> _Exercise requirements_: Every line from the one holding "Консультация врача-ортодонта" through the one holding "англійський інженер, винахідник" in the data below must be returned exactly, both ends included, with pictures left out and nothing else added.

*** Exercise material

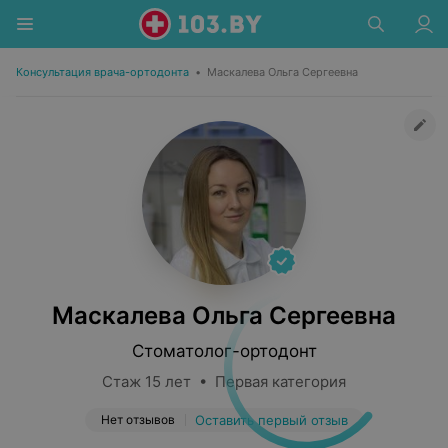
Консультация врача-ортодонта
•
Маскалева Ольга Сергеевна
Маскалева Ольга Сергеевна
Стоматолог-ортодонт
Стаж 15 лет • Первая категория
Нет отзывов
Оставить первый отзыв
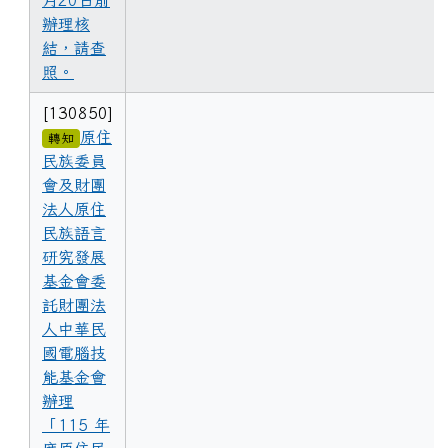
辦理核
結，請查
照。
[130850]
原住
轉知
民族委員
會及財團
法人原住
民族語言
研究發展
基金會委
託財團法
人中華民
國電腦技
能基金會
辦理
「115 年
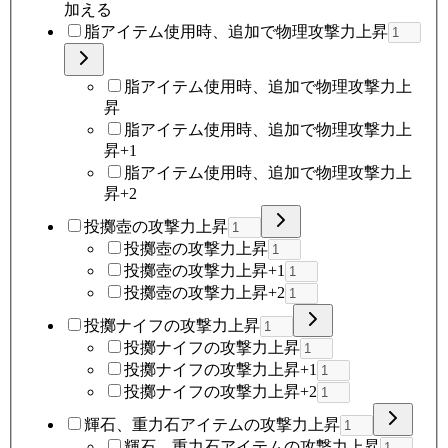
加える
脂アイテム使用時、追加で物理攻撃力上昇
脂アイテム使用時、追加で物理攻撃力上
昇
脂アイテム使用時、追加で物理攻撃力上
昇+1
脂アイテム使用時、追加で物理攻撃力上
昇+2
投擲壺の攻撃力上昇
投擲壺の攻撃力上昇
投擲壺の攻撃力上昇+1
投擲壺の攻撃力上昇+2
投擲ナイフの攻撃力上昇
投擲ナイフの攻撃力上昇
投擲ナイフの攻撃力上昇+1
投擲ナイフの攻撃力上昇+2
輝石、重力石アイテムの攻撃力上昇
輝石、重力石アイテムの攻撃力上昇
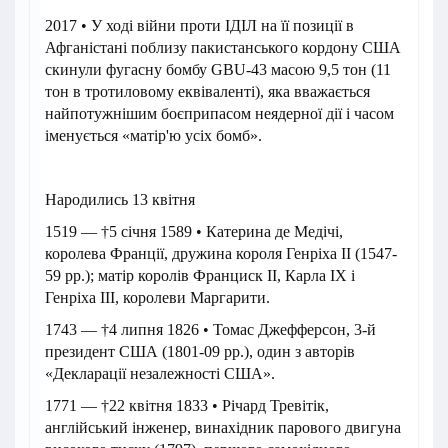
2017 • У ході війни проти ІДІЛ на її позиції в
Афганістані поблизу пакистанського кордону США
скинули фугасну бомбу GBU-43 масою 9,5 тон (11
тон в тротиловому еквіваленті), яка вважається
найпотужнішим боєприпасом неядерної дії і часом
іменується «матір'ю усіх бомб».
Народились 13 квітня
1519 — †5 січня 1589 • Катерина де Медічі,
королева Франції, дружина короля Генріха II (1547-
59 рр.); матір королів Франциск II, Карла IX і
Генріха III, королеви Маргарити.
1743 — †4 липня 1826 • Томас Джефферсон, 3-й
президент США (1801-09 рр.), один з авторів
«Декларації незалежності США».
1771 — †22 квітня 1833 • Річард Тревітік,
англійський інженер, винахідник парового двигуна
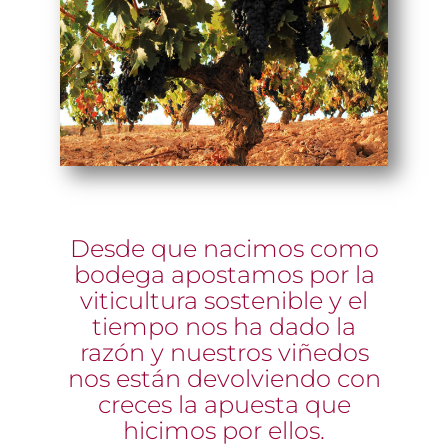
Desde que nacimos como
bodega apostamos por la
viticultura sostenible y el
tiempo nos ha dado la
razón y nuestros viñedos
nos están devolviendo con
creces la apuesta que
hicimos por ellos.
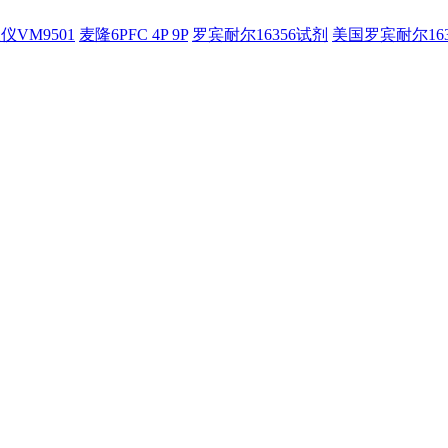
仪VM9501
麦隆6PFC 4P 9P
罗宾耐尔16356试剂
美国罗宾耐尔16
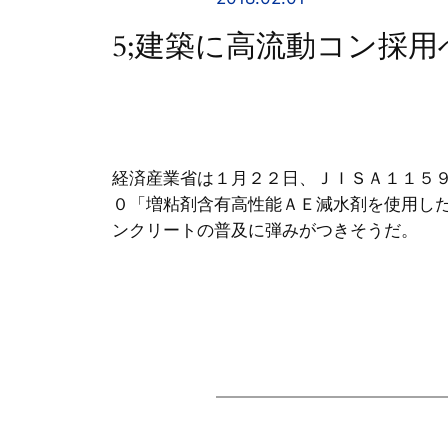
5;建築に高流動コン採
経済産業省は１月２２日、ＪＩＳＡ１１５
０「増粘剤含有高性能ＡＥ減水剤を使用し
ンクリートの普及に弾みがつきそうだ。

******
*** Exercise material

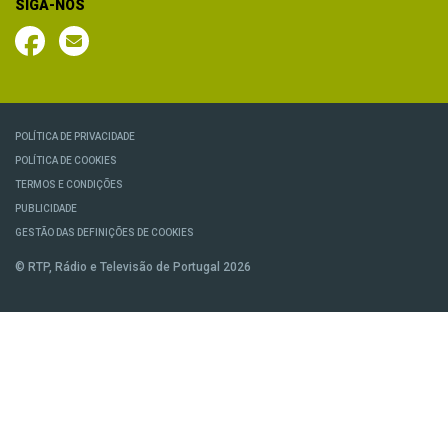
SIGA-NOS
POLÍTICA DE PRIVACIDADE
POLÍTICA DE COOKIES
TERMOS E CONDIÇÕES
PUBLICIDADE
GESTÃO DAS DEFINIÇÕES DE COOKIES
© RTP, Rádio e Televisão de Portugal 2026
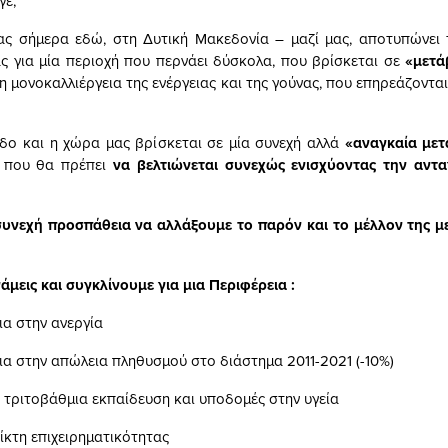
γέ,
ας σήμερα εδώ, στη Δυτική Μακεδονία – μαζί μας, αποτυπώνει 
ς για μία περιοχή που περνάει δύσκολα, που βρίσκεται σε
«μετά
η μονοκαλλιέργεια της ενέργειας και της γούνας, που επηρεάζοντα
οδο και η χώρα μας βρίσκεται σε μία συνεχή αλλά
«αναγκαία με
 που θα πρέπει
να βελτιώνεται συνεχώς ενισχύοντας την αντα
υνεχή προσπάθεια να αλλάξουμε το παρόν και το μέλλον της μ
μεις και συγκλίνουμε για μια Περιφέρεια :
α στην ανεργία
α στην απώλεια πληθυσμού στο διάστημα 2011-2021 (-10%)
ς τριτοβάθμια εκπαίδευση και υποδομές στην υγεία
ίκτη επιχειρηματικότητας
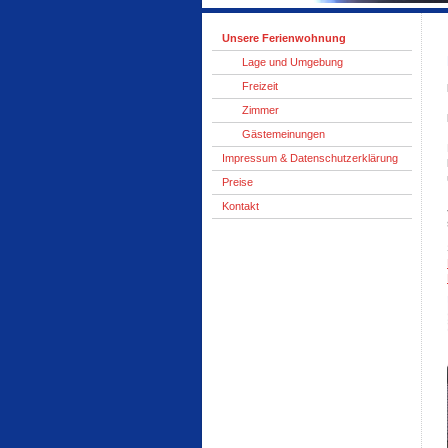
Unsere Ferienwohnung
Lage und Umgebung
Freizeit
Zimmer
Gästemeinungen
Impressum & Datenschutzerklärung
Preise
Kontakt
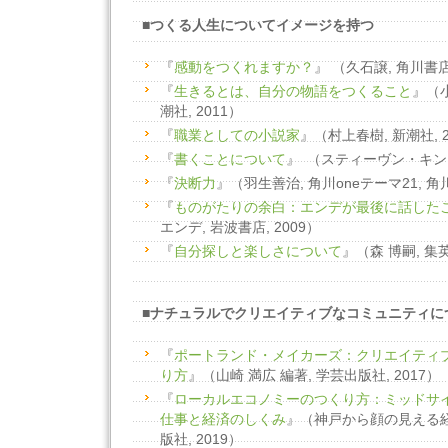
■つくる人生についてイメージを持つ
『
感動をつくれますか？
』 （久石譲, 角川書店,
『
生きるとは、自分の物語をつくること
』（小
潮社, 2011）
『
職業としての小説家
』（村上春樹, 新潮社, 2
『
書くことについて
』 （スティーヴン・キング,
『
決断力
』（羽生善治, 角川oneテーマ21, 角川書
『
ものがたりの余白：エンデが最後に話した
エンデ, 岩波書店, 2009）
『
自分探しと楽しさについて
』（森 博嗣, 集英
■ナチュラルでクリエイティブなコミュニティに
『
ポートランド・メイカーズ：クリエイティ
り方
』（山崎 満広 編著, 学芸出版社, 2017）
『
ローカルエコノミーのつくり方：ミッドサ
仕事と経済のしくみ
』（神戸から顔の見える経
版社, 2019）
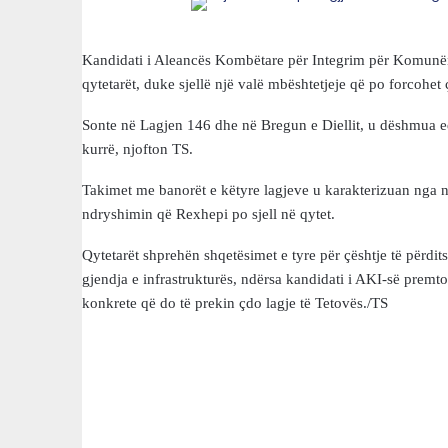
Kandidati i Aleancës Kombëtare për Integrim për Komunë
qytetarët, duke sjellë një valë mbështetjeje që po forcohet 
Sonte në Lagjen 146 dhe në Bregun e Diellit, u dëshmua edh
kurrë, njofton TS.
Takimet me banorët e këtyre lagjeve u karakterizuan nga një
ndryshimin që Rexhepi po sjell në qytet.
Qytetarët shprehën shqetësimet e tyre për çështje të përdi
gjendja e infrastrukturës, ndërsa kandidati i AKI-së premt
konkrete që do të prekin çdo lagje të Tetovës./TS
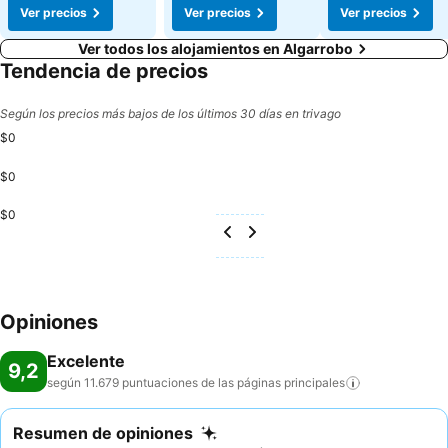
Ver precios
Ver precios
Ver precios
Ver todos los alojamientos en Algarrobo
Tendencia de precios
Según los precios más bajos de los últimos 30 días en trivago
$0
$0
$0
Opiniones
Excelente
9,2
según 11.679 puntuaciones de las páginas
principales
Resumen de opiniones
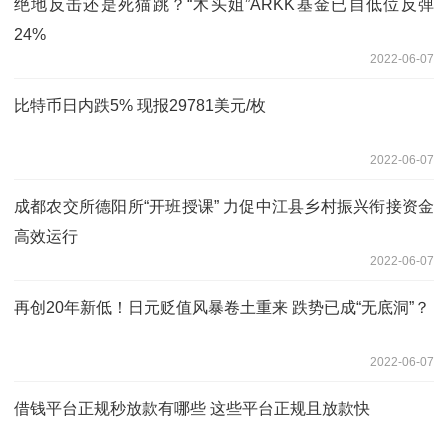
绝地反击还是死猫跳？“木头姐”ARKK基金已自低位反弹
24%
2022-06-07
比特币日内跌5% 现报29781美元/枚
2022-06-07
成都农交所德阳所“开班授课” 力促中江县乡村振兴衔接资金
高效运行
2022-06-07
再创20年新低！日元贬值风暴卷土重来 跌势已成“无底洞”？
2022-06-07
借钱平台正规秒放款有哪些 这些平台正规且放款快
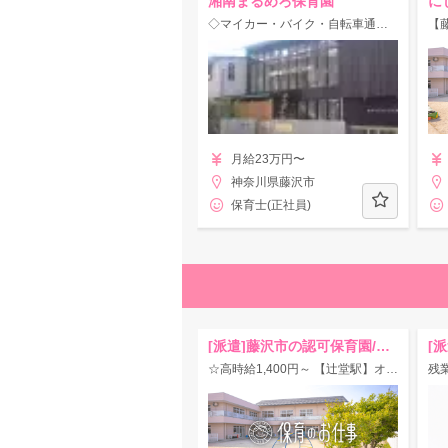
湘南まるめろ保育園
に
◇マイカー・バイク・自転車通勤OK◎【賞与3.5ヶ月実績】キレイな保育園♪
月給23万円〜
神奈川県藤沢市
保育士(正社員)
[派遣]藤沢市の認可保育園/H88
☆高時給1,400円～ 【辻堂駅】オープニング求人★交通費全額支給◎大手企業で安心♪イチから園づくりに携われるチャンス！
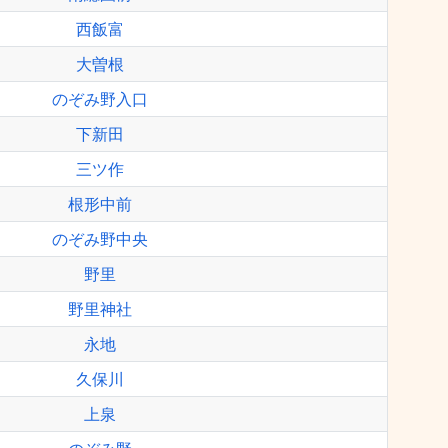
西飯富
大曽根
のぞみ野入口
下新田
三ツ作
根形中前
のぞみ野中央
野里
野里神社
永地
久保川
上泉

******

> _Response to this exercise_:
Консультация врача-ортодонта
•
Маскалева Ольга Сергеевна
Маскалева Ольга Сергеевна
Стоматолог-ортодонт
Стаж 15 лет • Первая категория
Нет отзывов
Оставить первый отзыв
辦理核
結，請查
照。
[130850]
原住
轉知
民族委員
會及財團
法人原住
民族語言
研究發展
基金會委
託財團法
人中華民
國電腦技
能基金會
辦理
「115 年
加える
脂アイテム使用時、追加で物理攻撃力上昇
脂アイテム使用時、追加で物理攻撃力上
昇
脂アイテム使用時、追加で物理攻撃力上
昇+1
脂アイテム使用時、追加で物理攻撃力上
昇+2
投擲壺の攻撃力上昇
投擲壺の攻撃力上昇
投擲壺の攻撃力上昇+1
投擲壺の攻撃力上昇+2
投擲ナイフの攻撃力上昇
投擲ナイフの攻撃力上昇
投擲ナイフの攻撃力上昇+1
投擲ナイフの攻撃力上昇+2
輝石、重力石アイテムの攻撃力上昇
輝石、重力石アイテムの攻撃力上昇
2017 • У ході війни проти ІДІЛ на її позиції в
Афганістані поблизу пакистанського кордону США
скинули фугасну бомбу GBU-43 масою 9,5 тон (11
тон в тротиловому еквіваленті), яка вважається
найпотужнішим боєприпасом неядерної дії і часом
іменується «матір'ю усіх бомб».
Народились 13 квітня
1519 — †5 січня 1589 • Катерина де Медічі,
королева Франції, дружина короля Генріха II (1547-
59 рр.); матір королів Франциск II, Карла IX і
Генріха III, королеви Маргарити.
1743 — †4 липня 1826 • Томас Джефферсон, 3-й
президент США (1801-09 рр.), один з авторів
«Декларації незалежності США».
1771 — †22 квітня 1833 • Річард Тревітік,
англійський інженер, винахідник парового двигуна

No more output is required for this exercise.